Since the project began, Lichtenstein says, “We’ve gotten companies to engage in a lot of improvement efforts, both individually and collectively. When companies get to know one another and see what is possible, it opens their eyes.”
In early meetings, Lichtenstein learned that 11 companies were seriously considering leaving the area over the next five years. So he started helping them connect with each other, a few firms at a time, to improve local manufacturing conditions.
Since then, for example, one group of about 40 small companies has banded together to clean up their properties and eventually build a new industrial park. The initial leaders of that project met with former city mayor Ed Rendell C’65 to request funds for a security force and cleanup crew. “He looked at the group and said, ‘You’re not asking for enough money,’ and gave them 40 percent more.”
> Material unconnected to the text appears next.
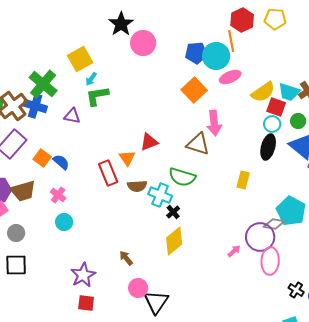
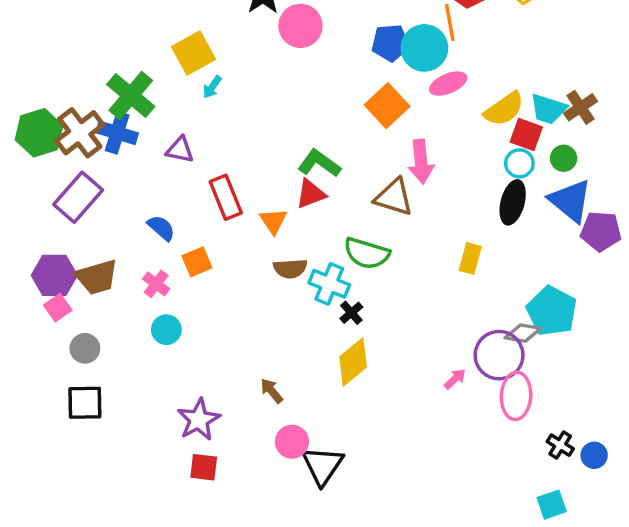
green L-shape: (97, 96) -> (319, 163), moved, turned 45
orange square: (42, 158) -> (197, 262), moved, turned 30
red rectangle: (108, 173) -> (226, 197), moved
According to Lichtenstein, the mayor explained, “Most people walk in here and complain. You walked in here representing a group of companies, and you analyzed all of your problems, had a solution and had budget numbers next to that solution.”
The Urban Industry Initiative has placed interns from Wharton and other local business schools in marketing positions with some neighborhood manufacturers to expose the companies to fresh ideas and the students to potential places of employment they otherwise might have overlooked.
Lichtenstein is also encouraging companies to jointly accept contracts that they can’t complete by themselves. “It requires a changed mindset,” he explains. “Most of them are not direct competitors, but they don’t work together typically. Someone has to come in as neutral third party; otherwise they’re distrustful.”
Other firms have pooled together to bid on electricity service, taking advantage of their “power in numbers.”
In addition, about a dozen companies are developing new products with assistance from the urban initiative. One of them is a 109-year-old manufacturer of rope-twisting equipment, for which, Lichtenstein explains, “there has been no technological advancement in at least 90 years.”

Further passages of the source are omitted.